Said Eddie, “Yeah, mebbe.”
HUMANITIES COURSE
Professor Varder handles Dante
With wry respect; while one can see
It’s all a lie, one must admit
The “beauty” of the “imagery.”
Professor Varder slyly smiles,
Describing Hegel as a “sage”;
But still, the man has value—he
Reflects the “temper” of his “age.”
Montaigne, Tom Paine, St. Augustine:
Although their notions came to naught,
They still are “crucial figures” in
The “pageantry” of “Western thought.”
ENGLISH TRAIN COMPARTMENT
These faces make a chapel where worship comes easy:
Homo enim naturaliter est animal sociale.

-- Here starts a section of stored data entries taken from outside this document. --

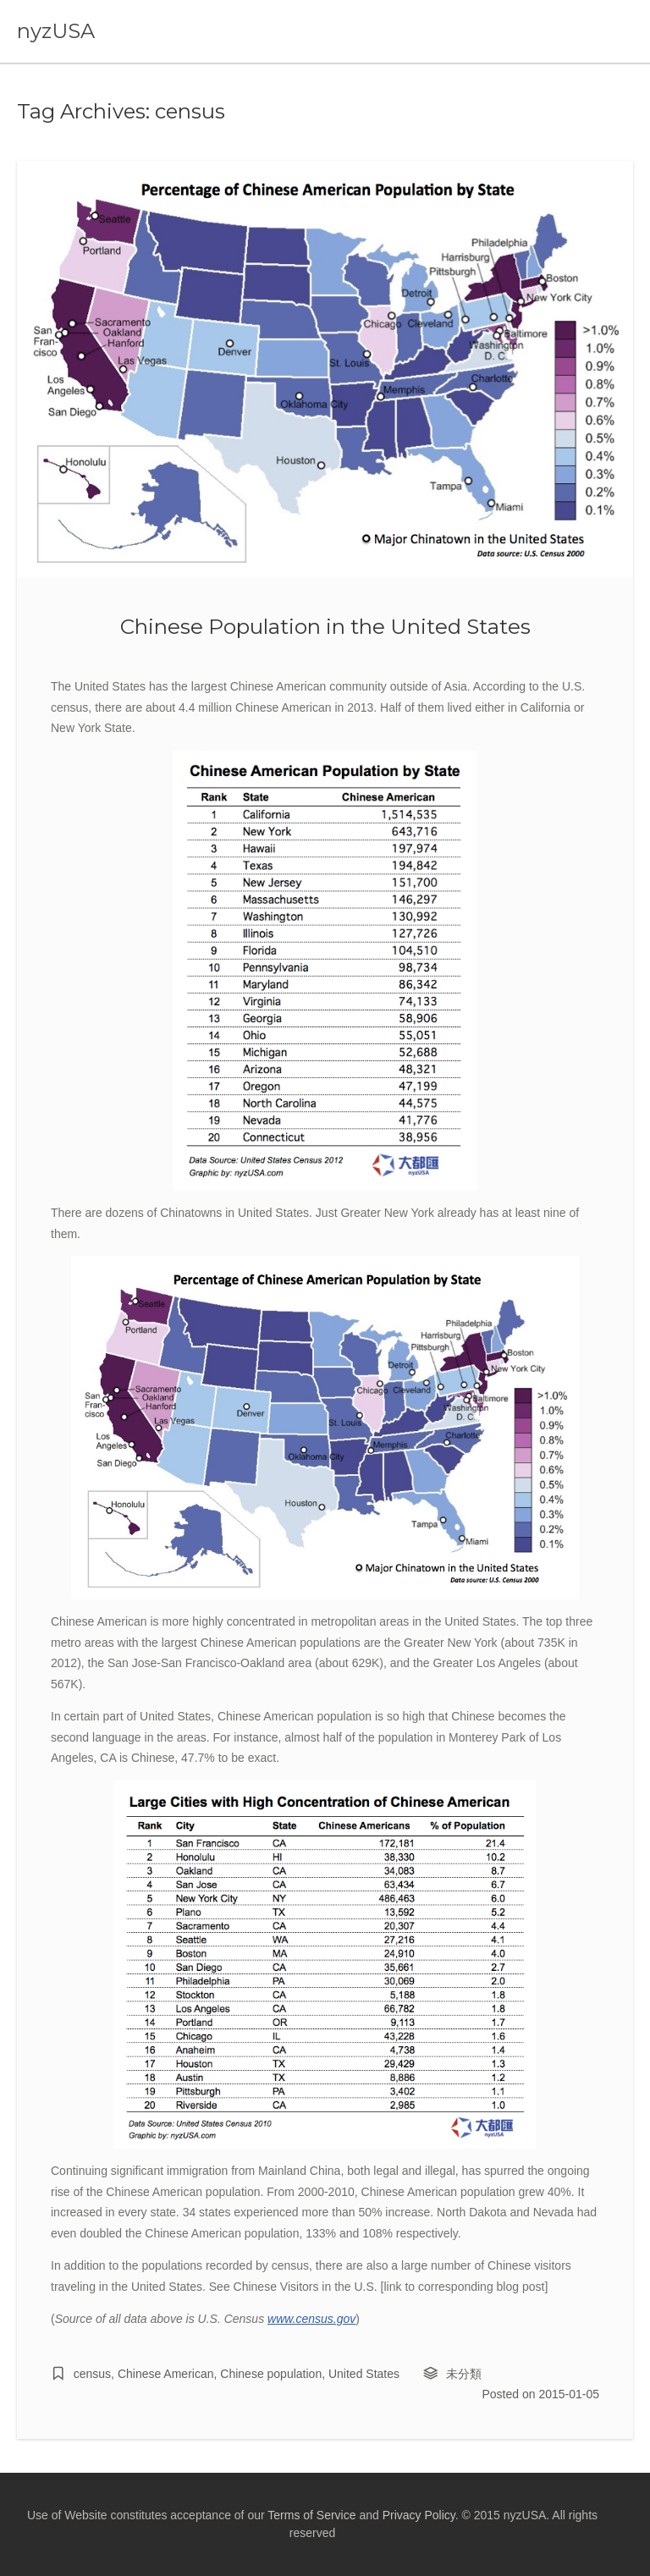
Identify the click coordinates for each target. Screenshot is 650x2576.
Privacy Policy (419, 2515)
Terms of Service (311, 2515)
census (92, 2374)
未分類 (464, 2374)
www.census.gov (311, 2319)
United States (363, 2374)
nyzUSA (56, 31)
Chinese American (166, 2374)
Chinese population (271, 2374)
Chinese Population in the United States (325, 626)
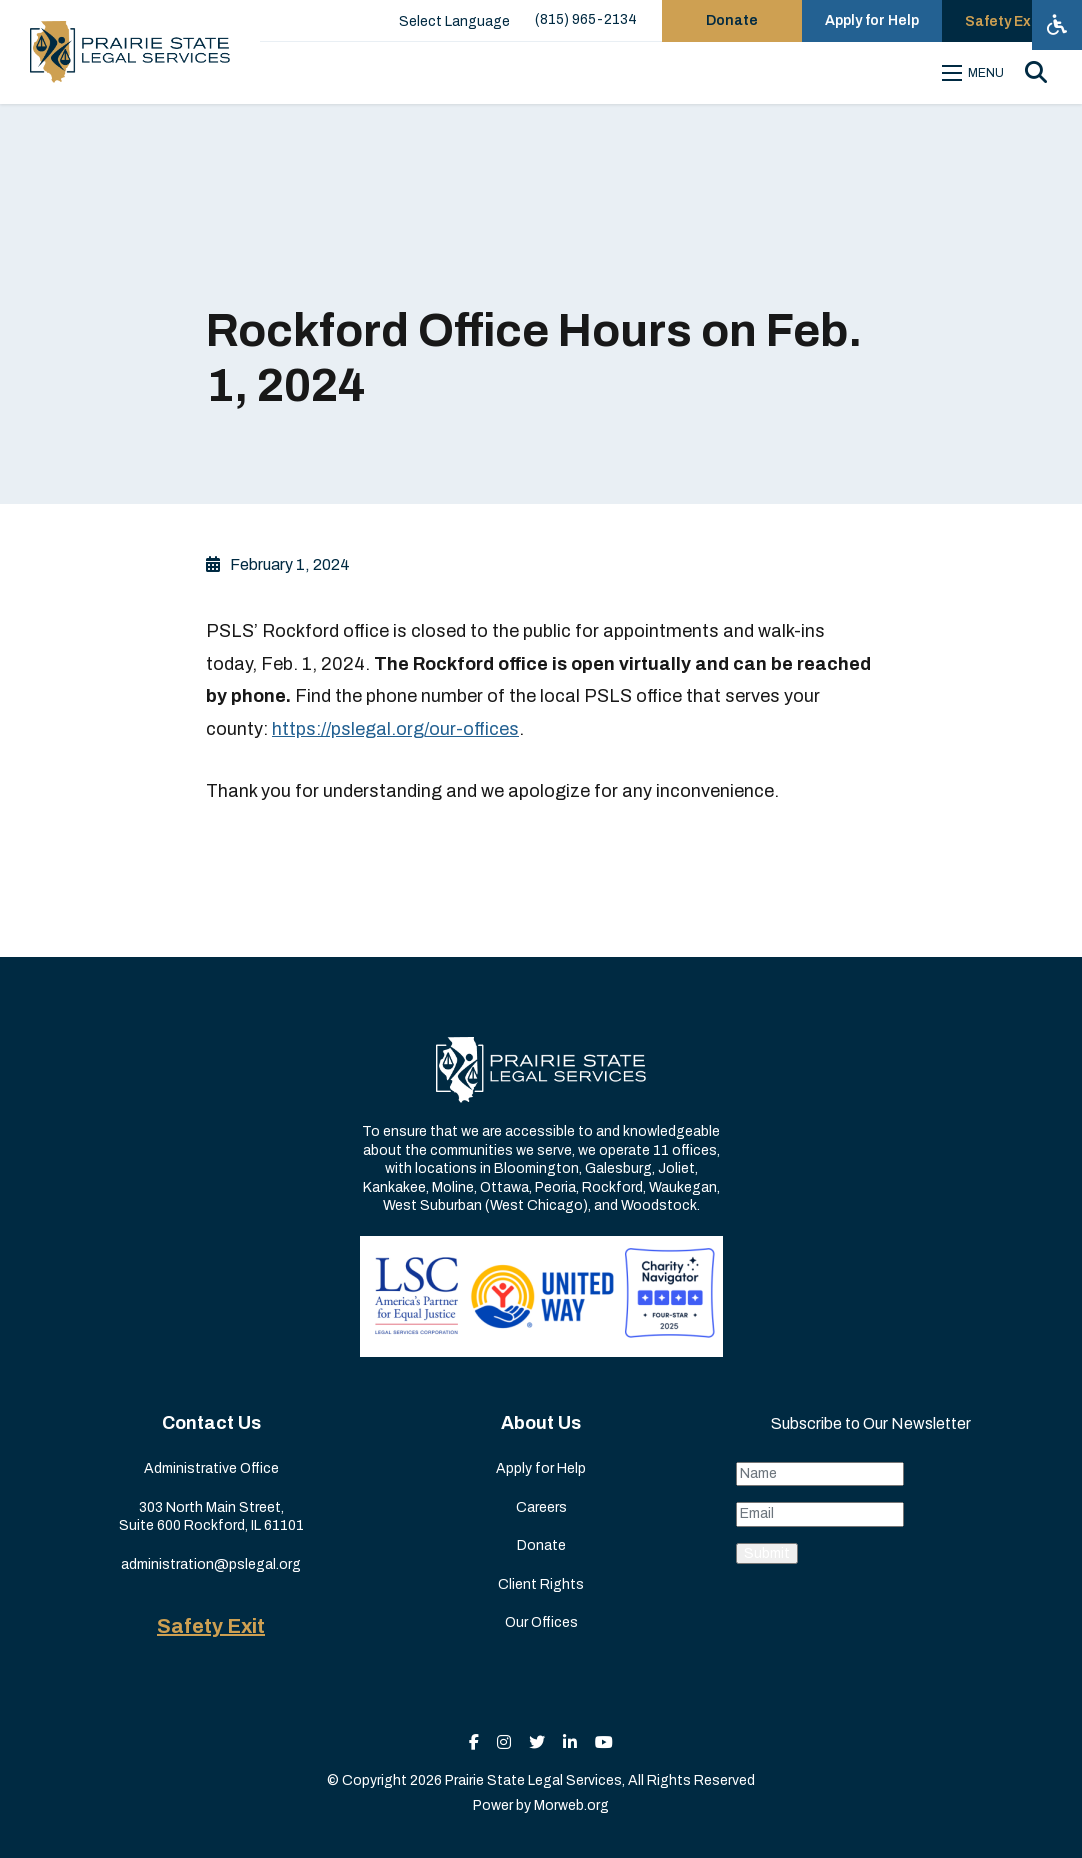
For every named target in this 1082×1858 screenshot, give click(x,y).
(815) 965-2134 (586, 19)
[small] (474, 1742)
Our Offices (541, 1622)
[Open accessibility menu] (1057, 25)
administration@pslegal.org (211, 1564)
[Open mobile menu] (976, 73)
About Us (541, 1423)
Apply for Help (541, 1468)
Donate (541, 1545)
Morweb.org (571, 1805)
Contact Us (211, 1423)
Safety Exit (211, 1626)
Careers (541, 1507)
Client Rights (541, 1584)
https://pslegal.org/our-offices (395, 729)
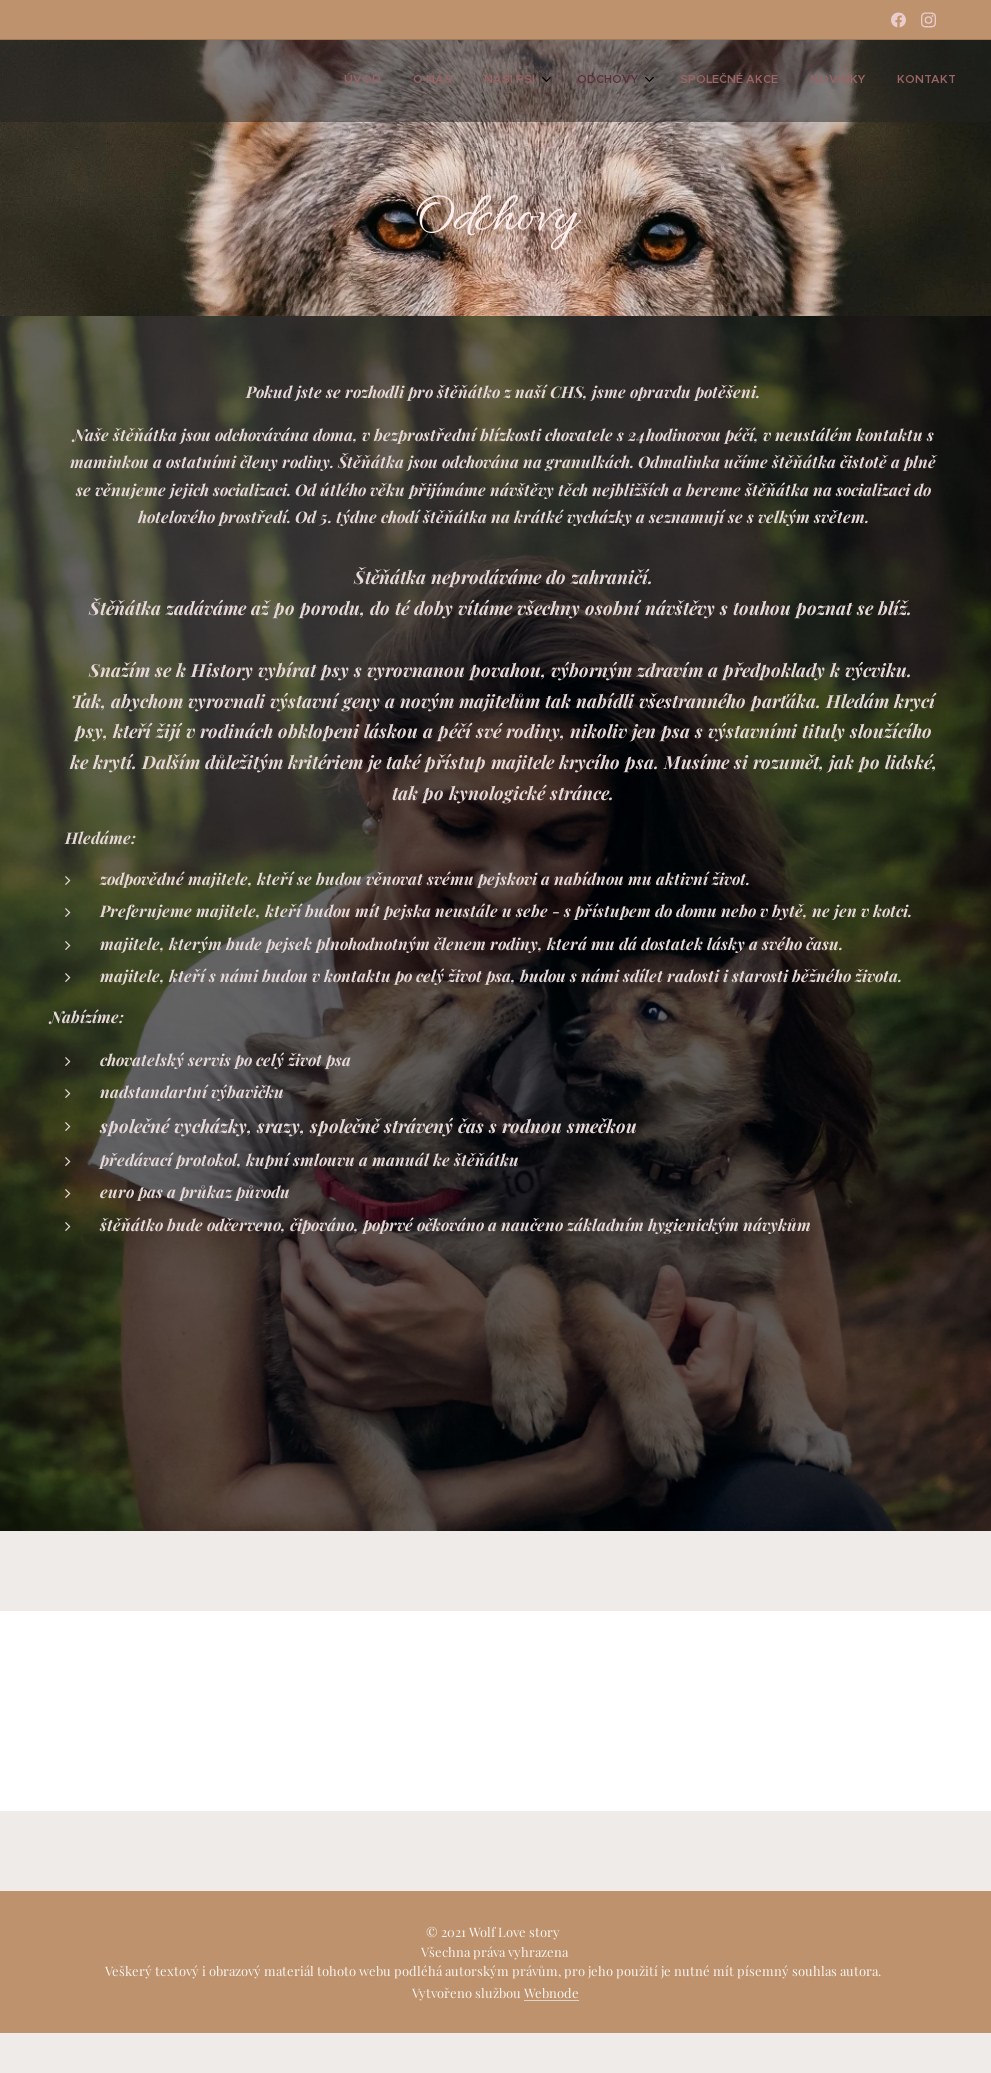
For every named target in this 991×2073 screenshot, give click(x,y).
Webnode (551, 1992)
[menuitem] (749, 81)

The flutter of a Guardian, the riveted image
of Combe-in-Teignhead, faded by decades of eyes,
the sting of smoke, the coughs, the whispering
lend flavor to piety’s honest bone.
Half-sick, we suck our teeth, consult our thumbs,
through brown-stained glass confront the barbered hills
and tailored trees of a tame and castrate land.
Sheep elegant enough for any eclogue
browse under Constable clouds. The unnatural
darkness swells, and passengers stir
at the sound of tapping fingernails. Rain,
beginning, hyphenates our racing windows.
And hands and smiles are freed by the benediction.